Testing Hypotheses 1–2
Multilevel regression models (daily observations nested within participants) were used to examine pairwise within-person phase contrasts comparing daily outcomes (untransformed) across menstrual cycle phases. Three different models for each outcome with rotating reference phase allowed for all six pairwise cycle phase contrasts, as follows, with the six unique contrasts indicated by superscript: in Model 1, perimenstrual (reference) versus midfollicular1, perimenstrual versus midluteal2, and perimenstrual versus periovulatory3; in Model 2, midluteal (reference) versus perimenstrual, midluteal versus midfollicular4, and midluteal versus periovulatory5; in Model 3, midfollicular (reference) versus perimenstrual, midfollicular versus midluteal, and midfollicular versus periovulatory6. In SAS PROC MIXED, a random intercept was specified to account for between-person differences in overall symptom levels. An autoregressive (day −1) error term was included to account for the autocorrelation of outcomes day-to-day within a given participant.
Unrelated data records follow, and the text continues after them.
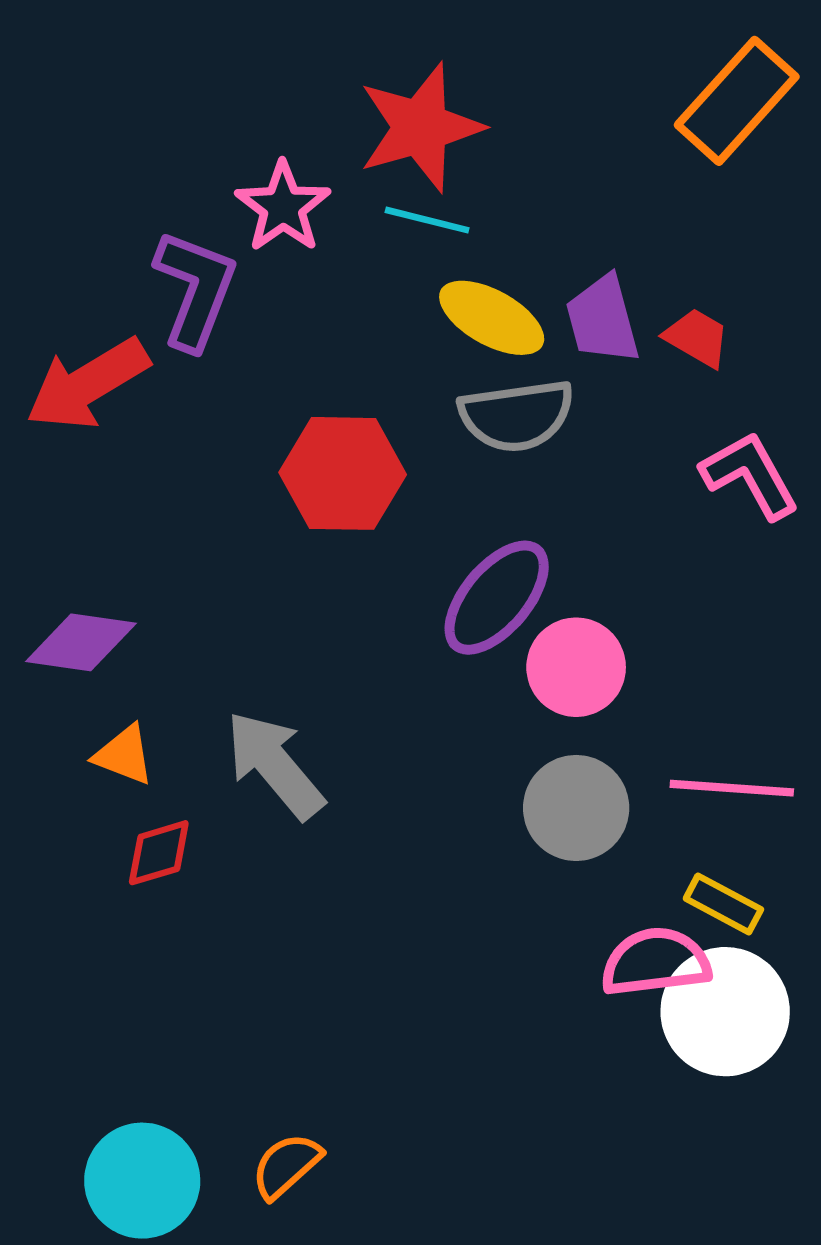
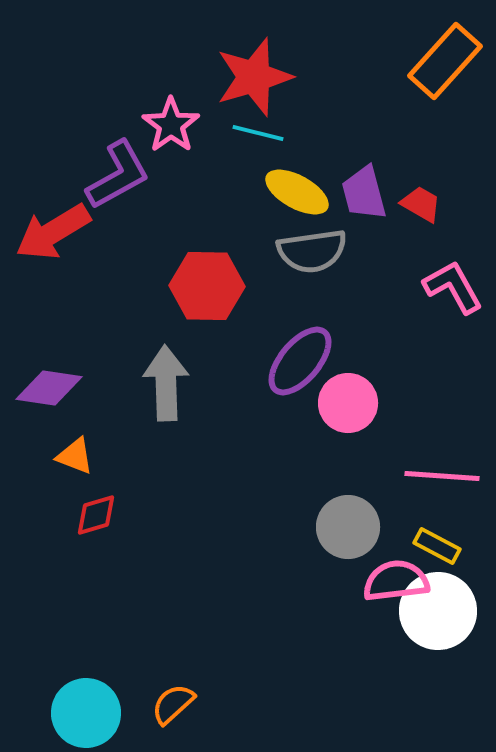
purple L-shape: (195, 290) -> (118, 175), turned 40
gray arrow: (275, 765) -> (166, 383), moved, turned 38
gray circle: (576, 808) -> (348, 527), moved

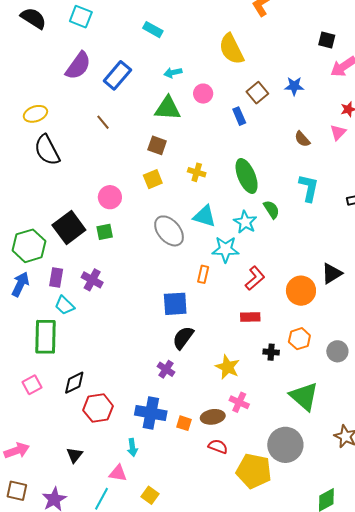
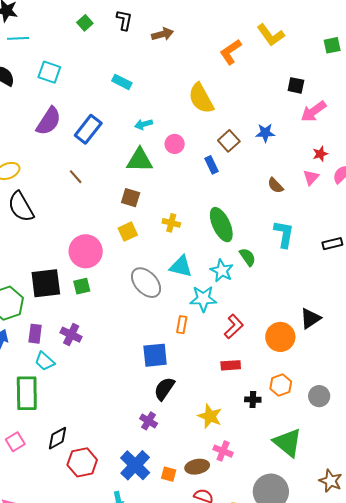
pink circle: (110, 197) -> (86, 251), size x1.4
black square: (69, 227) -> (46, 283), turned 32
blue cross: (151, 413) -> (135, 465), turned 36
Random effects of cycle phase were examined but not included as they did not improve model fit (and did not alter the significance of contrasts when included); therefore, the impact of the menstrual cycle on symptoms could be described as roughly uniform across participants in this sample. For each model reported in this manuscript, normality of Level-1 residuals was confirmed. Additional robustness-check models also controlled for person-centered physical symptoms; we observed no substantive model changes when including this covariate, suggesting cyclical exacerbation in the perimenstrual phase was not an epiphenomenon of perimenstrual physical pain (e.g., dysmenorrhea). Participants were instructed to hold medication use stable during the study, resulting in few within-person changes in medication use; therefore, medication use was not covaried. In sum, no covariates were included in the final models; each model included three cycle phase contrasts as predictors of a single symptom. For graphical depictions only, we utilized 5-day rolling averages of person-standardized outcomes (Schmalenberger et al., 2021). All available data were used in the multilevel models, and no data were imputed. All complete daily observations (i.e., observations with a nonmissing value on each variable in the model) were included.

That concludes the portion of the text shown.